Matthew M. Williams Is Back. Now What?
He’ll be presenting his first collection during this June’s Men’s Paris Fashion Week
If you’ve followed fashion for the past decade, you know Matthew M. Williams as the designer who made 1017 Alyx 9SM—or as someone I used to work with years ago once described the brand as streetwear with brains, and it was true, because it was not just another hype label. Matthew created a brand centered on something that went beyond just a very recognizable logo. Long before sustainability became a marketing checkbox, Alyx was already integrating materials like recycled nylon, eco-leather, and regenerated cotton into its collections, and even QR codes on tags so you could track where your garment was born. Cool streetwear, right?
But here’s the ugly truth: 1017 Alyx 9SM became very much a product also a product of its time. The streetwear boom was huge, and Williams rode that wave like a pro. Fast forward to today, most people have moved on. The streetwear aesthetic? Over, even Demna’s Balenciaga is at a discount. The hype? Fizzled out, unless it’s for a nostalgia remix. And Alyx? It didn’t exactly build a cult following you’d tattoo on your arm.
But Williams’ contributions to fashion haven’t been forgotten. Another big moment for him as a designer was his Givenchy tenure, and more specifically, his Fall/Winter 2023 collection — a shocking curveball. Suddenly, Matthew showed us a side of himself we barely expected: craftsmanship, layered tailoring, kilt skirts, and a heavy dose of archive references, along with the disappearance of any streetwear stamp. The clothes weren’t just cool overlays, they were actually thoughtful. And yes, there was talk about sustainability, but not the kind where brands throw buzzwords, it was a true appreciation of his craftsmanship talents.

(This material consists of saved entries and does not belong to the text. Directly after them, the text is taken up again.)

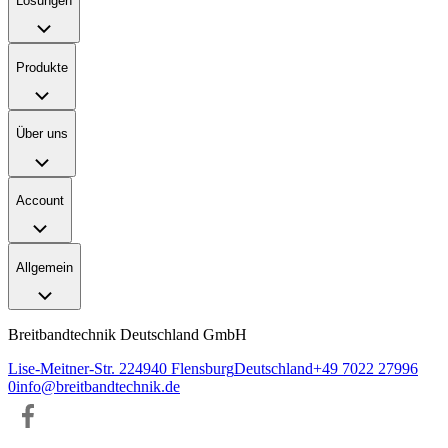
Lösungen
Produkte
Über uns
Account
Allgemein
Breitbandtechnik Deutschland GmbH
Lise-Meitner-Str. 2
24940
Flensburg
Deutschland
+49 7022 27996
0
info@breitbandtechnik.de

Now, the news says that Williams is back with a new namesake brand. And as mentioned by WWD, it will be self-funded, selectively sourced from trusted suppliers in Japan and Italy, and supposedly committed to transparency and quality. And you don’t have to worry, because there will be no streetwear revival here, no recycled hype cycles. Just clothes with a conscience and a story to tell—his story to tell.
Sounds good on paper. But here’s the red flag for opening an independent label today: the economy sucks, the fashion world is unstable, and launching a new brand right now feels like throwing a party during Mercury retrograde—everyone’s stressed, broke and burnt out. Unlike Phoebe Philo, who had a cult following waiting to throw money at anything with her name, Williams doesn’t have that luxury. No one’s waiting at the edge of their seat, and Alyx doesn’t have that mythical legacy to pull nostalgia strings.
His FW23 Givenchy show was a taste of what could be the best memory we have of his tenure — beautiful layering, interesting fabrics, respect for the archives. But to win in today’s game, he’ll need ten times that and a good story that goes beyond a poem he published on his Instagram account. More innovation, more personality, more of whatever makes people care. Because craftsmanship and sustainability aren’t bonuses anymore, they’re just the entry ticket.
So yeah, Matthew M. Williams is back. And while that’s exciting, it’s also a huge question mark. Can he turn his “conscious couture” ideas into a brand people actually want to wear and worship? Or will he just be another talented creative lost in the endless cycle of fashion comebacks?
We’re watching. And you should, too.